On a recent Wednesday morning, a hospital in Portland, Ore., paged Dr. Christina Milano, a family physician, to notify her that one of her patients was in the emergency room. Within a half-hour, another hospital called when the same patient showed up in its ER.

Not long ago, Milano might never have heard about those episodes. But during the past year, clinics, hospitals, county health departments, mental health agencies and other providers across Oregon have made unprecedented efforts to work together to identify patients with heavy ER and inpatient use and offer them health coaching, behavioral health support, pharmacists’ help and timely preventive care through patient-centered medical homes. Now Milano has her patient, who had been visiting ERs up to a dozen times a week, working intensively with a clinic-based social worker.

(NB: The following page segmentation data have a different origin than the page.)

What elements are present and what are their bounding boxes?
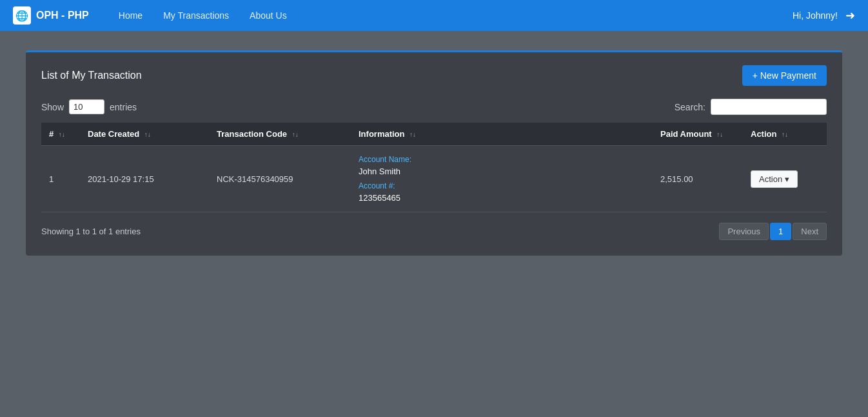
next-button[interactable]: Next — [793, 223, 827, 240]
table-controls: Show entries Search: — [41, 99, 827, 115]
brand-logo-icon: 🌐 — [13, 6, 31, 25]
showing-text: Showing 1 to 1 of 1 entries — [41, 227, 141, 236]
account-num-value: 123565465 — [359, 193, 645, 203]
navbar: 🌐 OPH - PHP Home My Transactions About U… — [0, 0, 868, 31]
cell-num: 1 — [41, 146, 80, 212]
table-body: 1 2021-10-29 17:15 NCK-314576340959 Acco… — [41, 146, 827, 212]
cell-action: Action ▾ — [743, 146, 827, 212]
entries-input[interactable] — [69, 99, 104, 114]
cell-code: NCK-314576340959 — [209, 146, 351, 212]
action-caret-icon: ▾ — [785, 174, 789, 184]
card-header: List of My Transaction + New Payment — [41, 65, 827, 86]
nav-link-transactions[interactable]: My Transactions — [153, 10, 239, 21]
col-header-hash[interactable]: # ↑↓ — [41, 123, 80, 146]
account-name-value: John Smith — [359, 167, 645, 176]
col-header-info[interactable]: Information ↑↓ — [351, 123, 653, 146]
transactions-table: # ↑↓ Date Created ↑↓ Transaction Code ↑↓… — [41, 123, 827, 212]
page-title: List of My Transaction — [41, 70, 142, 81]
sort-icon-info: ↑↓ — [409, 131, 416, 138]
table-head: # ↑↓ Date Created ↑↓ Transaction Code ↑↓… — [41, 123, 827, 146]
account-name-label: Account Name: — [359, 155, 645, 164]
sort-icon-date: ↑↓ — [144, 131, 151, 138]
brand-name: OPH - PHP — [36, 10, 89, 21]
table-header-row: # ↑↓ Date Created ↑↓ Transaction Code ↑↓… — [41, 123, 827, 146]
nav-item-transactions[interactable]: My Transactions — [153, 10, 239, 21]
new-payment-button[interactable]: + New Payment — [742, 65, 827, 86]
nav-link-home[interactable]: Home — [108, 10, 153, 21]
cell-info: Account Name: John Smith Account #: 1235… — [351, 146, 653, 212]
prev-button[interactable]: Previous — [719, 223, 769, 240]
sort-icon-code: ↑↓ — [292, 131, 299, 138]
sort-icon-hash: ↑↓ — [59, 131, 65, 138]
cell-date: 2021-10-29 17:15 — [80, 146, 209, 212]
nav-link-about[interactable]: About Us — [239, 10, 297, 21]
sort-icon-amount: ↑↓ — [716, 131, 723, 138]
action-button[interactable]: Action ▾ — [751, 170, 798, 188]
sort-icon-action: ↑↓ — [782, 131, 788, 138]
col-header-code[interactable]: Transaction Code ↑↓ — [209, 123, 351, 146]
show-entries: Show entries — [41, 99, 137, 114]
page-1-button[interactable]: 1 — [770, 223, 791, 240]
table-row: 1 2021-10-29 17:15 NCK-314576340959 Acco… — [41, 146, 827, 212]
account-num-label: Account #: — [359, 181, 645, 190]
cell-amount: 2,515.00 — [653, 146, 743, 212]
col-header-amount[interactable]: Paid Amount ↑↓ — [653, 123, 743, 146]
user-greeting: Hi, Johnny! — [793, 10, 838, 21]
search-box: Search: — [675, 99, 827, 115]
pagination: Previous 1 Next — [719, 223, 827, 240]
logout-icon[interactable]: ➜ — [845, 8, 855, 23]
navbar-nav: Home My Transactions About Us — [108, 10, 793, 21]
col-header-date[interactable]: Date Created ↑↓ — [80, 123, 209, 146]
main-card: List of My Transaction + New Payment Sho… — [26, 50, 842, 256]
col-header-action[interactable]: Action ↑↓ — [743, 123, 827, 146]
navbar-brand[interactable]: 🌐 OPH - PHP — [13, 6, 89, 25]
search-input[interactable] — [711, 99, 827, 115]
table-footer: Showing 1 to 1 of 1 entries Previous 1 N… — [41, 223, 827, 240]
show-label: Show — [41, 102, 64, 112]
search-label: Search: — [675, 102, 705, 112]
nav-item-about[interactable]: About Us — [239, 10, 297, 21]
navbar-right: Hi, Johnny! ➜ — [793, 8, 855, 23]
nav-item-home[interactable]: Home — [108, 10, 153, 21]
main-content: List of My Transaction + New Payment Sho… — [0, 31, 868, 275]
entries-label: entries — [110, 102, 137, 112]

Oregon policymakers and providers are pioneering an ambitious reform model based on coordinated-care organizations, or CCOs, which bring together previously unaffiliated hospitals, physician groups, mental health agencies and others under a single contract.  These new CCOs, some for-profit and some not-for-profit, will be responsible for providing nearly the full range of health services—medical, dental, psychiatric, addiction treatment, case management—for 627,000 people covered by Medicaid in Oregon.

Oregon’s move tests a key tenet of the federal Affordable Care Act: the notion that locally organized Accountable Care Organizations will pave the way to lower cost, higher quality medicine. And that has put the state in the national spotlight. Full article at ModernHealthcare.com (September 2013)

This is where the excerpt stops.